Extracellular vesicle-mediated bidirectional communication between the brain and peripheral organs in Alzheimer’s disease: evidence, mechanisms, and translational perspectives
摘要
Alzheimer’s disease (AD) has traditionally been conceptualized as a brain-centered neurodegenerative disorder characterized by amyloid-β (Aβ) deposition, tau pathology, synaptic dysfunction, and progressive neuronal loss. However, accumulating evidence suggests that AD is also shaped by systemic disturbances and reciprocal communication between the central nervous system and peripheral organs. Extracellular vesicles (EVs), which transport proteins, lipids, metabolites, and nucleic acids across biological fluids and barriers, have emerged as plausible mediators of this inter-organ crosstalk. In this Review, current evidence for EV-mediated bidirectional communication between the brain and peripheral organs is synthesized, with particular attention to the liver–brain, heart–brain, gut–brain, lung–brain, bone–brain, and adipose–brain axes. The strength of evidence across these axes is compared, and the ways in which organ-derived EVs may influence neuroinflammation, neurovascular dysfunction, metabolic homeostasis, blood–brain barrier integrity, and Aβ/tau-related processes are discussed, while also considering how brain-derived EVs (BDEVs) may affect peripheral physiology.

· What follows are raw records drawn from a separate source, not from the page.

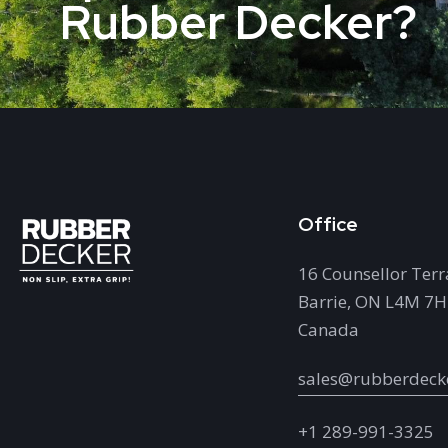
Rubber Decker?
Office
16 Counsellor Terr
Barrie, ON L4M 7
Canada
sales@rubberdeck
+1 289-991-3325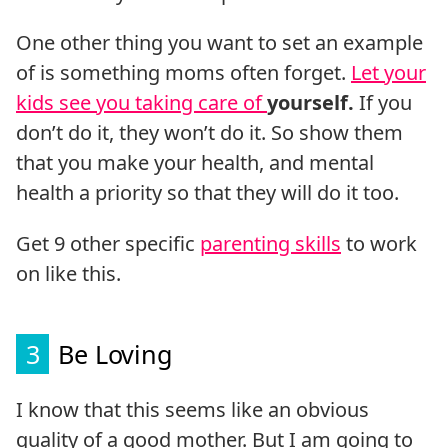
One other thing you want to set an example
of is something moms often forget.
Let your
kids see you taking care of
yourself.
If you
don’t do it, they won’t do it. So show them
that you make your health, and mental
health a priority so that they will do it too.
Get 9 other specific
parenting skills
to work
on like this.
3
Be Loving
I know that this seems like an obvious
quality of a good mother. But I am going to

The translational potential of EVs as diagnostic biomarkers, therapeutic carriers, and candidate targets for systemic intervention in AD is further evaluated. Current evidence most strongly supports the gut–brain, liver–brain, and adipose–brain axes, whereas several other axes remain supported primarily by experimental models or engineered EV studies. Major barriers to progress include EV heterogeneity, limited source specificity, insufficient standardization of isolation and quantification workflows, and a continuing reliance on associative human data and preclinical models. Overall, EVs are best viewed as one candidate signaling layer within a broader systemic network linking peripheral physiology to brain pathology. Clarifying the magnitude, directionality, and causal significance of these interactions will require rigorous EV characterization, source-resolved in vivo trafficking studies, and longitudinal clinical investigation.